In radio communications, “the near field” refers to the area close to an antenna where the magnetic field being produced is detectable. NFC applications need to be within an inch or two (sometimes only a few centimeters) from the reader, which allows efficient transmission of energy.
NFC is almost exclusively used for high-speed data transfer between two electronic systems, like a smartphone and a payment reader in the checkout line, or two smartphones exchanging data, for example.
NFC has two particularly noteworthy features.
First, NFC enables bi-directional communication through dual-mode hardware, so a device can act as both a reader and a tag. For example, you can “bump” two Android phones together and exchange information using the NFC standard, or set up a secure session to exchange crypto for payment.
Second, NFC allows communication from passive tags. For example, when you place your NFC-enabled credit card on a tap-to-pay credit card terminal, the energy from the NFC reader sends a burst of energy and excites the NFC chip in the card. At the same time the reader is verifying the card, the card is ensuring that the reader is valid. This kind of two-way processing isn’t something you can do with passive RFID; when the passive reader sends out a burst of energy, the passive RFID tag can only transmit back a number.
NFC therefore shares many physical properties with RFID such as one way communication and the ability to communicate without a direct line of sight. There are however three key differences.

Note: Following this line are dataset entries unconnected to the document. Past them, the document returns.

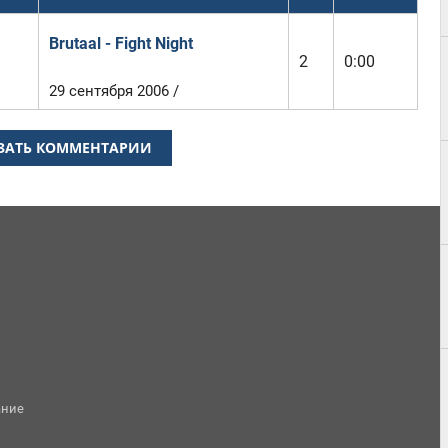
Brutaal - Fight Night
2
0:00
29 сентября 2006 /
ЗАТЬ КОММЕНТАРИИ
ание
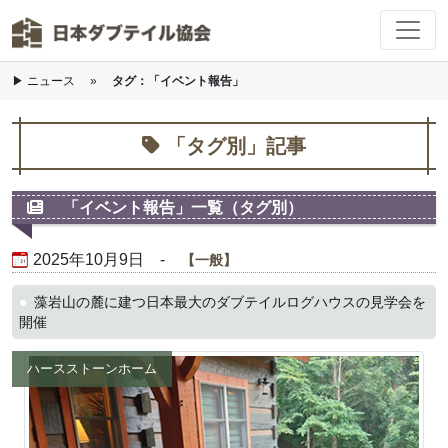
▶
ニュース
»
タグ：「イベント報告」
Skip to main content
「タグ別」記事
「イベント報告」一覧（タグ別）
2025年10月9日 -
一般
藻岩山の麓に建つ日本最大のダブテイルログハウスの見学会を
開催
ハースストーンホーム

1. NFC is capable of two way communication and can therefore be used for more complex interactions such as card emulation and peer-to-peer (P2P) sharing.
2. NFC is limited to communication at close proximity, typically a few cm, although distances up to ten times this are theoretically possible.
3. Only a single NFC tag can be scanned at one time.
The requirement for close proximity can make NFC a more secure option. This, together with NFC’s ability for two way communications, has made it an ideal choice for contactless payments.
NFC technology provides secure, one-to-one coupling, making it useful for contactless payment applications such as ApplePay™. And because almost all smartphones function as NFC readers, NFC tags are popular in promotional labels and posters, and are also a good tool for personalized customer engagement.
RFID Vs. NFC Costs
It’s difficult to compare RFID (both passive and active) to NFC apples to apples, because the cost often depends on what you’re using the technology for. The NFC chip in your credit card, for example, is roughly equivalent to the cost of a passive RFID tag—both cost only pennies.
An NFC system becomes more expensive when is used for dual-mode technologies, like a smartphone application or credit card communicating with a credit card terminal. Keep in mind that most smartphones today have NFC chips built in, which minimizes cost for those creating an NFC-based system.
Passive RFID becomes more expensive if you require more high-power readers, which, as previously mentioned, is necessary if you want to use passive RFID for location management.
Active RFID becomes more expensive based on the types and number of tags, and the number of readers you deploy. Keep in mind that active RFID tags run anywhere from $5 to $15 apiece, and are battery powered.
At the end, NFC builds upon the standards of HF RFID and turns the limitations of its operating frequency into a unique feature of near-field communication.